The April 2020 issue of the IMF’s Fiscal Monitor discusses policies to support individuals and businesses through the coronavirus crisis and the resulting economic problems.

The Fiscal Monitor looks at certain temporary and targeted fiscal measures to help individuals and firms in the crisis. The loss of income from lockdowns, quarantines and unemployment will reduce the income of households and firms and also reduce investment by firms. Employees in sectors such as travel, tourism and hospitality services will be particularly affected. Countries or regions that rely on oil revenue, tourism or exports of goods or services will be vulnerable in the crisis.

Emergency measures taken by countries include wage subsidies and transfers; paid sick leave; cash transfers to low income households and temporary increases in unemployment benefits. Governments can also help by expanding tax loss carry-back rules or providing temporary tax relief for the individuals and businesses most affected. Other possible measures include postponing social security contributions and reducing advance tax payments that are based on profits of past periods. To support demand during the crisis governments can introduce special investment allowances for projects taking place in a specified time period, for example projects to provide certain medical equipment; or temporary VAT reductions could be considered.

Government support for liquidity is also important, such as cash flow support through loans and umbrella guarantees. Support in the form of government provision of loans, equity injections and guarantees on business loans is estimated to have reached USD 4.5 trillion globally. These loans and guarantees are similar to measures that were used during the financial crisis.

The IMF Fiscal Monitor emphasises that fiscal measures should be targeted, temporary and progressive, targeted to households for basic needs and to viable businesses to prevent layoffs and exits from supply chains.
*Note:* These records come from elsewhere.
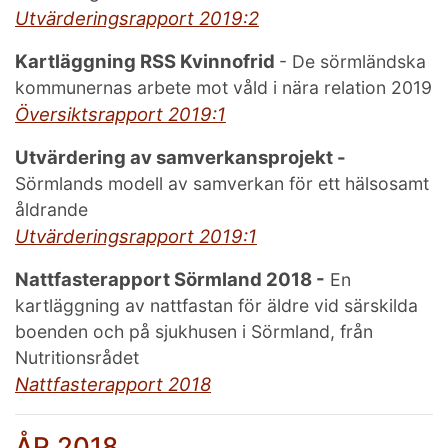
Utvärderingsrapport 2019:2
Kartläggning RSS Kvinnofrid
- De sörmländska
kommunernas arbete mot våld i nära relation 2019
Översiktsrapport 2019:1
Utvärdering av samverkansprojekt -
Sörmlands modell av samverkan för ett hälsosamt
åldrande
Utvärderingsrapport 2019:1
Nattfasterapport Sörmland 2018 -
En
kartläggning av nattfastan för äldre vid särskilda
boenden och på sjukhusen i Sörmland, från
Nutritionsrådet
Nattfasterapport 2018
ÅR 2018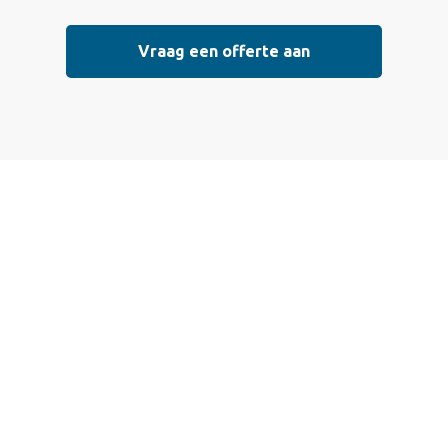
Vraag een offerte aan
Vraag vrijblijvend
een offerte aan
Wij bieden professionele stucwerkdiensten aan die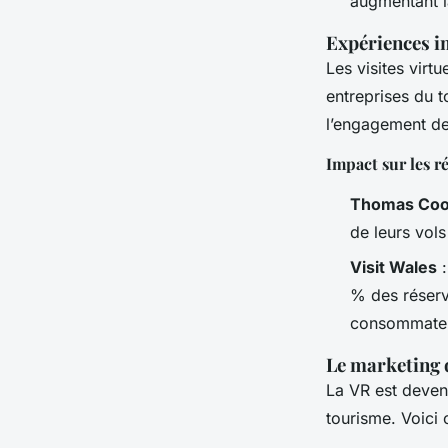
augmentant la
Expériences im
Les visites virt
entreprises du 
l’engagement des
Impact sur les r
Thomas Cook
de leurs vols
Visit Wales
:
% des réserva
consommate
Le marketing 
La VR est devenu
tourisme. Voici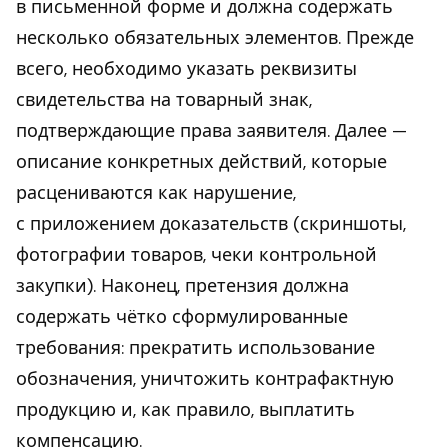
в письменной форме и должна содержать
несколько обязательных элементов. Прежде
всего, необходимо указать реквизиты
свидетельства на товарный знак,
подтверждающие права заявителя. Далее —
описание конкретных действий, которые
расцениваются как нарушение,
с приложением доказательств (скриншоты,
фотографии товаров, чеки контрольной
закупки). Наконец, претензия должна
содержать чётко сформулированные
требования: прекратить использование
обозначения, уничтожить контрафактную
продукцию и, как правило, выплатить
компенсацию.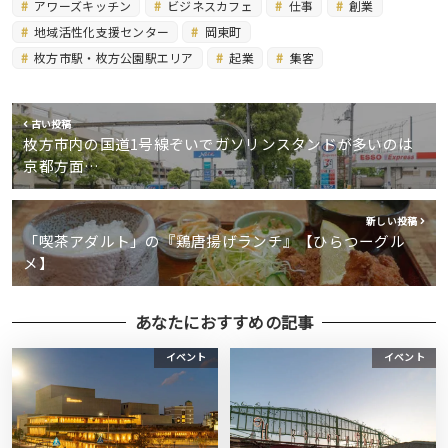
アワーズキッチン
ビジネスカフェ
仕事
創業
地域活性化支援センター
岡東町
枚方市駅・枚方公園駅エリア
起業
集客
古い投稿
枚方市内の国道1号線ぞいでガソリンスタンドが多いのは
京都方面…
新しい投稿
「喫茶アダルト」の『鶏唐揚げランチ』【ひらつーグル
メ】
あなたにおすすめの記事
イベント
イベント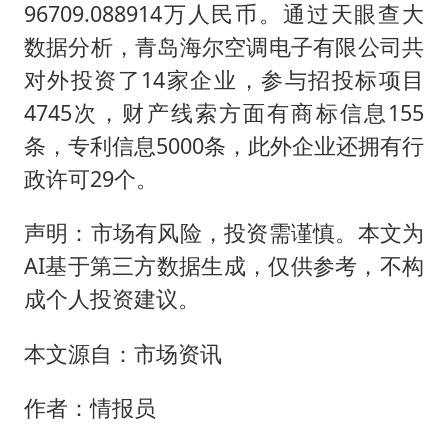
96709.088914万人民币。通过天眼查大
数据分析，青岛海尔空调电子有限公司共
对外投资了14家企业，参与招投标项目
4745次，财产线索方面有商标信息155
条，专利信息5000条，此外企业还拥有行
政许可29个。
声明：市场有风险，投资需谨慎。本文为
AI基于第三方数据生成，仅供参考，不构
成个人投资建议。
本文源自：市场资讯
作者：情报员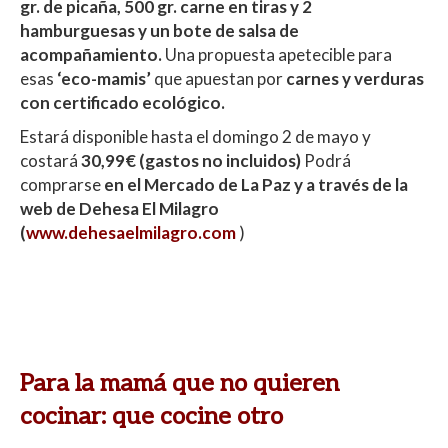
gr. de picaña, 500 gr. carne en tiras y 2
hamburguesas y un bote de salsa de
acompañamiento.
Una propuesta apetecible para
esas
‘eco-mamis’
que apuestan por
carnes y verduras
con certificado ecológico.
Estará disponible hasta el domingo 2 de mayo y
costará
30,99€ (gastos no incluidos)
Podrá
comprarse
en el Mercado de La Paz y a través de la
web de Dehesa El Milagro
(
www.dehesaelmilagro.com
)
Para la mamá que no quieren
cocinar: que cocine otro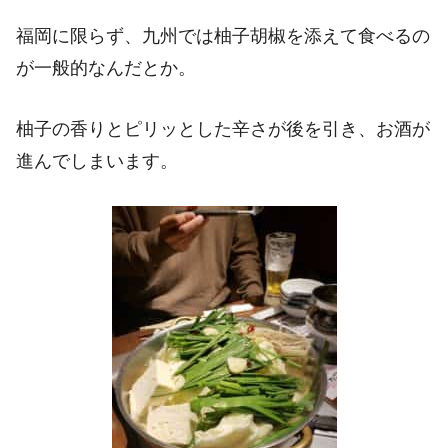
福岡に限らず、九州では柚子胡椒を添えて食べるの
が一般的なんだとか。
柚子の香りとピリッとした辛さが後を引き、お酒が
進んでしまいます。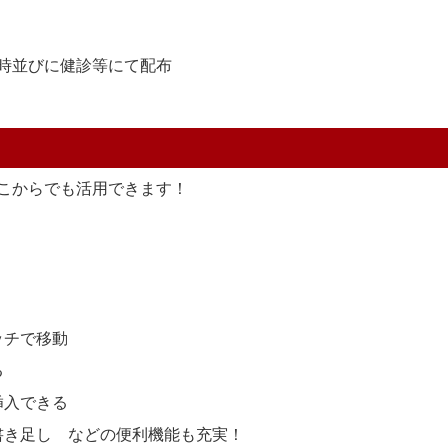
時並びに健診等にて配布
こからでも活用できます！
ッチで移動
る
挿入できる
書き足し などの便利機能も充実！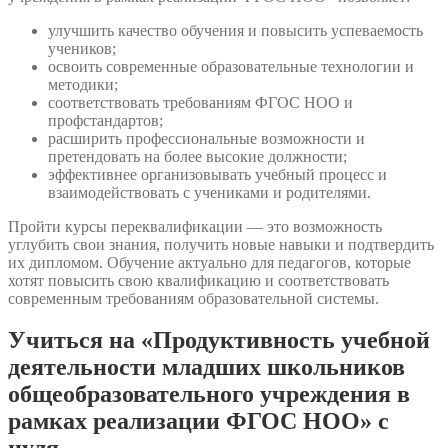
улучшить качество обучения и повысить успеваемость
учеников;
освоить современные образовательные технологии и
методики;
соответствовать требованиям ФГОС НОО и
профстандартов;
расширить профессиональные возможности и
претендовать на более высокие должности;
эффективнее организовывать учебный процесс и
взаимодействовать с учениками и родителями.
Пройти курсы переквалификации — это возможность
углубить свои знания, получить новые навыки и подтвердить
их дипломом. Обучение актуально для педагогов, которые
хотят повысить свою квалификацию и соответствовать
современным требованиям образовательной системы.
Учиться на «Продуктивность учебной
деятельности младших школьников
общеобразовательного учреждения в
рамках реализации ФГОС НОО» с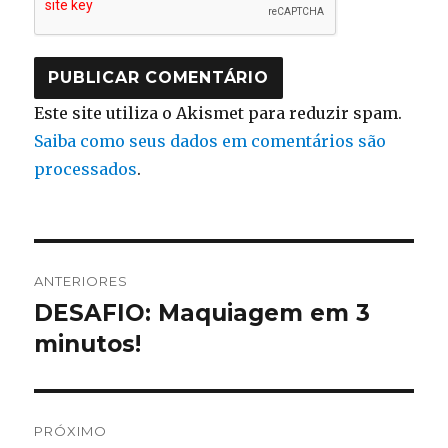
Este site utiliza o Akismet para reduzir spam.
Saiba como seus dados em comentários são
processados
.
Navegação
ANTERIORES
de
DESAFIO: Maquiagem em 3
Post
anterior:
minutos!
Post
PRÓXIMO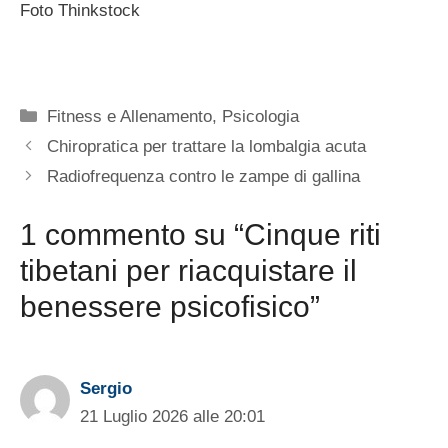
Foto Thinkstock
Categorie
Fitness e Allenamento
,
Psicologia
Chiropratica per trattare la lombalgia acuta
Radiofrequenza contro le zampe di gallina
1 commento su “Cinque riti
tibetani per riacquistare il
benessere psicofisico”
Sergio
21 Luglio 2026 alle 20:01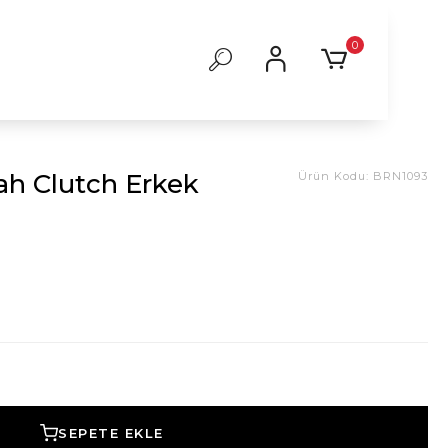
0
ah Clutch Erkek
Ürün Kodu:
BRN1093
SEPETE EKLE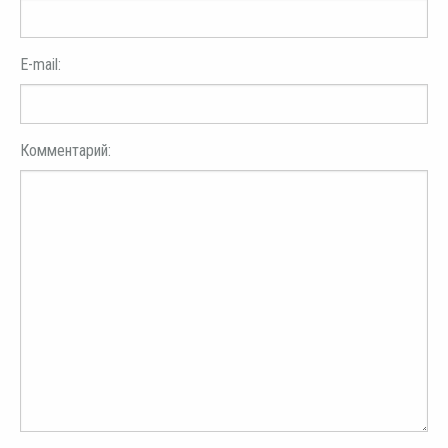
E-mail:
Комментарий:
The measures should be progressive in nature, for example by providing a ceiling on wage subsidies, to ensure that the emphasis is on low income households.

Tax and spending measures must be cost-effective and favour measures linked to employment or improving the tax and benefit systems, such as faster VAT refunds or the use of mobile payments. Measures need to build on existing programs and infrastructure so support can be provided quickly. Additional support can be channelled through the social safety net programs and unemployment benefits can be enhanced by extending their duration, raising the levels of benefit or relaxing the eligibility for benefits.

To address liquidity problems within a short time period a reduction in taxes paid monthly or quarterly is preferable to reducing taxes paid after the end of the fiscal year. Targeted tax incentives can be used to encourage investment in essential goods or services including medical supplies. For example, accelerated depreciation or super-deductions could be available for investment in certain areas. Profit-based incentives are not desirable because they are not linked to the necessary expenditure and reward companies with the highest profits. Targeting can be improved by introducing tax advantages in the worst hit sectors; to firms that experience a decline in sales; or in relation to critical products. In relation to tax administration, eligibility for deferral of tax payments could be linked to the taxpayer’s compliance record and denied to those with high risk of non-compliance.

The weakening in demand now being seen in economies globally would normally require broad-based fiscal support such as general tax cuts and public investments. This is however not currently appropriate because the localised outbreaks and national lockdowns are causing disruption to production processes and supply chains that would not be overcome by fiscal stimulation. The higher healthcare spending and targeted tax and spending measures already represent in themselves sizeable support for the economy. A general fiscal stimulus would be more appropriate after the health crisis becomes less acute. After the health crisis broader country-level policies will therefore be required to ensure sustained economic recovery.